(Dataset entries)
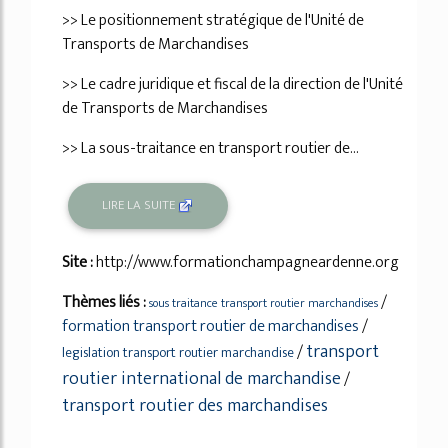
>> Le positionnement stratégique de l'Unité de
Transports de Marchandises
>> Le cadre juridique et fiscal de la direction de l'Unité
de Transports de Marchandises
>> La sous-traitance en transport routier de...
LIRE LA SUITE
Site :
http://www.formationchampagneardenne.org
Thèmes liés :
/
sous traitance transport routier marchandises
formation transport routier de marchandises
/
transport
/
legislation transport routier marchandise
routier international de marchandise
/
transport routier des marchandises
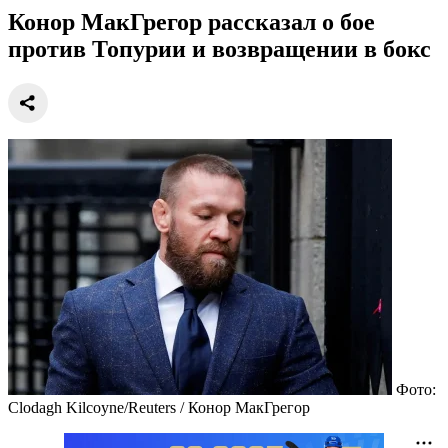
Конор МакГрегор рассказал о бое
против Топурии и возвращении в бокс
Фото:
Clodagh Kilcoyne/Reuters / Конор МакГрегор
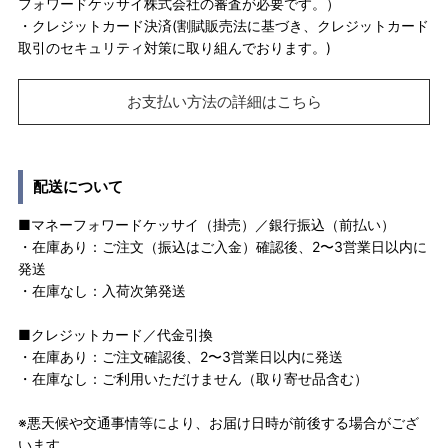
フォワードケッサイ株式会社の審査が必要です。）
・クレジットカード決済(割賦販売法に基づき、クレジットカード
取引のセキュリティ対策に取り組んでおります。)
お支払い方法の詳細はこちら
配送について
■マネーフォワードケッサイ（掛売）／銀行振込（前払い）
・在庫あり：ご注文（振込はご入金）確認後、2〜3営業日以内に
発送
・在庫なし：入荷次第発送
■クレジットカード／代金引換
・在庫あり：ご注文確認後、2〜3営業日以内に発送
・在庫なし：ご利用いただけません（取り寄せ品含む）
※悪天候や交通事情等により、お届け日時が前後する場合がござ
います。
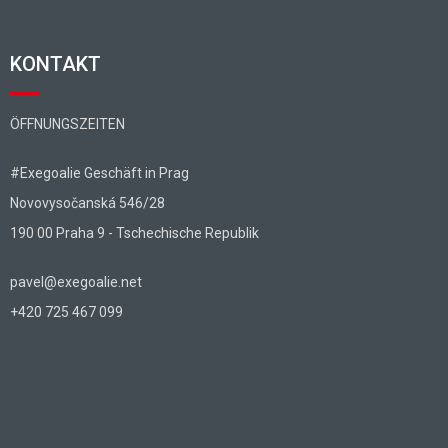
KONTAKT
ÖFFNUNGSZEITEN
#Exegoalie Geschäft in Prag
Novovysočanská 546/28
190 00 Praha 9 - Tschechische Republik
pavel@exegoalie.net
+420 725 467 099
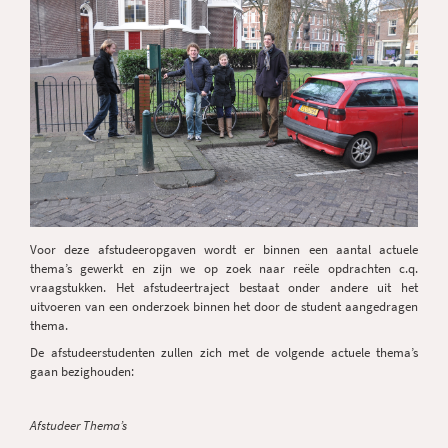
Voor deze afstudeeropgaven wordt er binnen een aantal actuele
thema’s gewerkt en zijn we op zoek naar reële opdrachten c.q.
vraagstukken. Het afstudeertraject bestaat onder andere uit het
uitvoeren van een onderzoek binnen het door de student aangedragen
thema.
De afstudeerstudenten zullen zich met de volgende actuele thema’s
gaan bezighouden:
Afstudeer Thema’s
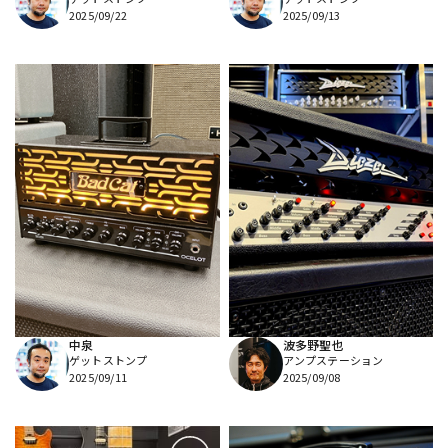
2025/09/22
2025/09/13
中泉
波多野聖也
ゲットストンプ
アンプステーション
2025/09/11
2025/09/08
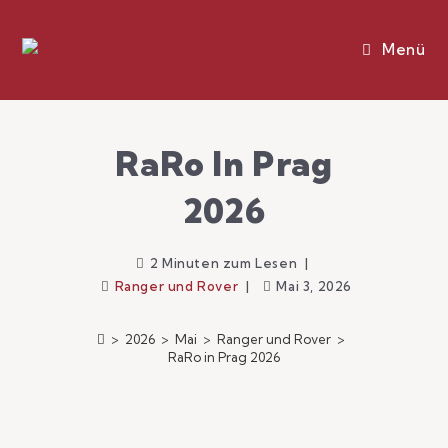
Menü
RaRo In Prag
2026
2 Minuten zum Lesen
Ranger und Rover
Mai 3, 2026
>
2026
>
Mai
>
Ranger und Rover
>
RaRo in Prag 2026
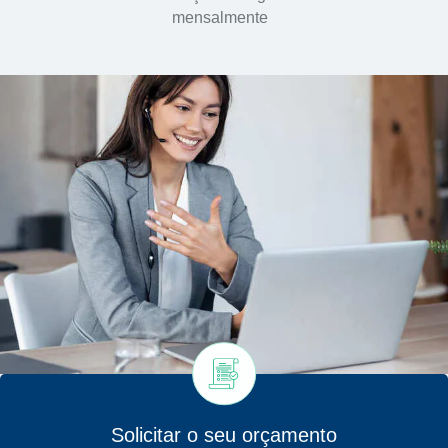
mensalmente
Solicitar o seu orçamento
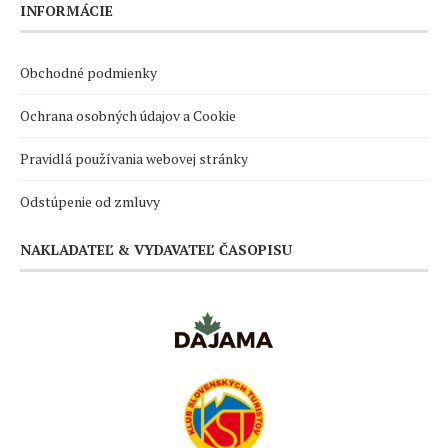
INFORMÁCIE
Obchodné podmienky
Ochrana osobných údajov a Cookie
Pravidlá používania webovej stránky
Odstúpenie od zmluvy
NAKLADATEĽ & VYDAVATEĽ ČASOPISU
---
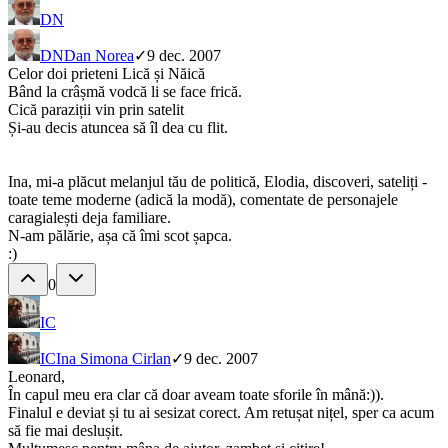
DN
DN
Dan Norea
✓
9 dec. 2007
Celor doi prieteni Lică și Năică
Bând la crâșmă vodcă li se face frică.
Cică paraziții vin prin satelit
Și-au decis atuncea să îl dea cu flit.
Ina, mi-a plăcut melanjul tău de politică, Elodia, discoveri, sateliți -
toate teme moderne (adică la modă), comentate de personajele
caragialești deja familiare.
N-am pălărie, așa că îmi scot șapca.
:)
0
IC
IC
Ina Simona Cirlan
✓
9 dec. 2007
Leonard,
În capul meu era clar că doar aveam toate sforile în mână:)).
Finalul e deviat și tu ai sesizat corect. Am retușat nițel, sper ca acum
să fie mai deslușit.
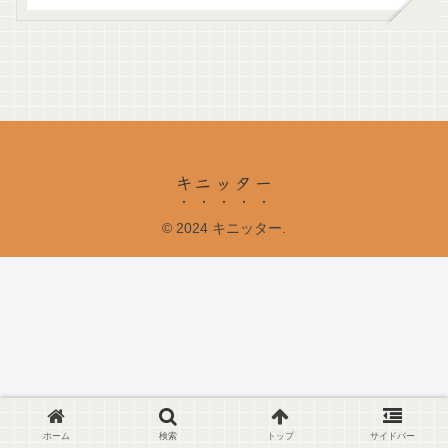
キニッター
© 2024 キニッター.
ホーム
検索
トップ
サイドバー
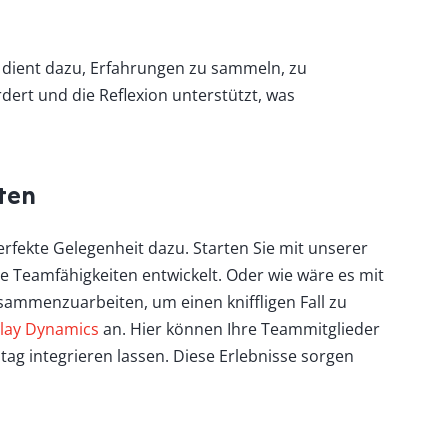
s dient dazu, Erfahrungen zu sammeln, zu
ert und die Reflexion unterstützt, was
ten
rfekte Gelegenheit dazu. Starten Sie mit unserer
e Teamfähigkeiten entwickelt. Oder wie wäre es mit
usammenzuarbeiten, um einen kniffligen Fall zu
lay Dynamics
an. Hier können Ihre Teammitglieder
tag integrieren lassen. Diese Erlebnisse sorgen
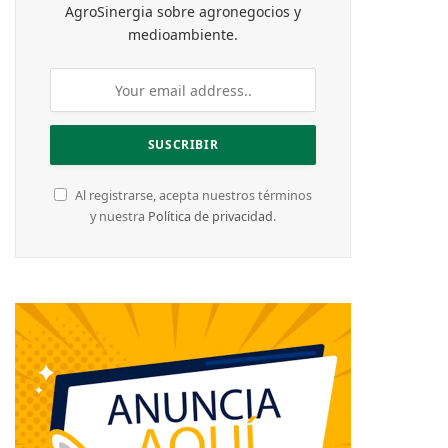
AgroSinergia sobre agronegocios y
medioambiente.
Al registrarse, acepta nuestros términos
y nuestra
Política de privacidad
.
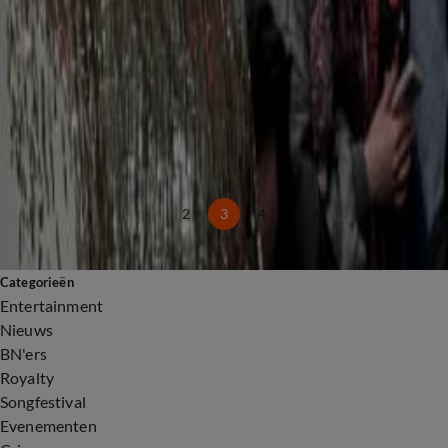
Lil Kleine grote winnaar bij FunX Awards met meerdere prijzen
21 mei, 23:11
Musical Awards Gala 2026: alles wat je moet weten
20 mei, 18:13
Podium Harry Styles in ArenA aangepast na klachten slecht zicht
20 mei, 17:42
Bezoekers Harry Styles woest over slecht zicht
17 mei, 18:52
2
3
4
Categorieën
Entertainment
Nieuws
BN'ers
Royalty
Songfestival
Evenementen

__Description of the task__:
From the records, determine the number of lines holding the word "Styles", and state that number only.

__Result__:
2